» **Work required**: Please give, exactly as they appear below, the line with "Segment regions of" and every line after it through the final one, and nothing else.

Segment Open

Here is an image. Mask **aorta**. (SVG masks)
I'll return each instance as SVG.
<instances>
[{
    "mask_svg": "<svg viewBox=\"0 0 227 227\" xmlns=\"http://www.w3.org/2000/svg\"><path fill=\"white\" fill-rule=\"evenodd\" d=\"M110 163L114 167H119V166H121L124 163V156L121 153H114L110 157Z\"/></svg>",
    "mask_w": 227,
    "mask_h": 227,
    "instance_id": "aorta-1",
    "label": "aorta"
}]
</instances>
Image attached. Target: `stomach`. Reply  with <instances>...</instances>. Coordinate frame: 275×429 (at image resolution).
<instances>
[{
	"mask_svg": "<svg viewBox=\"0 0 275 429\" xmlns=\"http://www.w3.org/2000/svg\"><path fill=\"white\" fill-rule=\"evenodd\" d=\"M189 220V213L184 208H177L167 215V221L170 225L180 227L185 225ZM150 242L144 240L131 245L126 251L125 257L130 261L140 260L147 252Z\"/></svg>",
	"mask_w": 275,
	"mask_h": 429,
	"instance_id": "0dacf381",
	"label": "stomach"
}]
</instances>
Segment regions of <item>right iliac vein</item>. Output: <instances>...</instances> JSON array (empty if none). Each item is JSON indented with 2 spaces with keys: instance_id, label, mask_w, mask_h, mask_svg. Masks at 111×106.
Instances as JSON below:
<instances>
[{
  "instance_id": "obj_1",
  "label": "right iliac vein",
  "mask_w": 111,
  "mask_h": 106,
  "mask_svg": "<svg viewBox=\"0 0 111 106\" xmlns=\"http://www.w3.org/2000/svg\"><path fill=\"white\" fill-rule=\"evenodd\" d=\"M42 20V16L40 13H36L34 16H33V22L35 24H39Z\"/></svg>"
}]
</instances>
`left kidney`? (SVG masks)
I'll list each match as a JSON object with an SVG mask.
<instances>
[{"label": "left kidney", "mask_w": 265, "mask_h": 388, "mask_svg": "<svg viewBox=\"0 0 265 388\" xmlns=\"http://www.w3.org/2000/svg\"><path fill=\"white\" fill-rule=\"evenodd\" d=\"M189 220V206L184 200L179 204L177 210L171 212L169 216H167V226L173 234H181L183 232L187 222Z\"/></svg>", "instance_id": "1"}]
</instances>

Segment Closed

» **Reply to the task**:
Segment regions of <item>right iliac vein</item>. Output: <instances>...</instances> JSON array (empty if none). Each item is JSON indented with 2 spaces with keys: instance_id, label, mask_w, mask_h, mask_svg. Masks at 111×106.
Instances as JSON below:
<instances>
[{
  "instance_id": "obj_1",
  "label": "right iliac vein",
  "mask_w": 111,
  "mask_h": 106,
  "mask_svg": "<svg viewBox=\"0 0 111 106\" xmlns=\"http://www.w3.org/2000/svg\"><path fill=\"white\" fill-rule=\"evenodd\" d=\"M42 20V16L40 13H36L34 16H33V22L35 24H39Z\"/></svg>"
}]
</instances>
`left kidney`? (SVG masks)
I'll list each match as a JSON object with an SVG mask.
<instances>
[{"label": "left kidney", "mask_w": 265, "mask_h": 388, "mask_svg": "<svg viewBox=\"0 0 265 388\" xmlns=\"http://www.w3.org/2000/svg\"><path fill=\"white\" fill-rule=\"evenodd\" d=\"M189 220V206L184 200L179 204L177 210L171 212L169 216H167V226L173 234H181L183 232L187 222Z\"/></svg>", "instance_id": "1"}]
</instances>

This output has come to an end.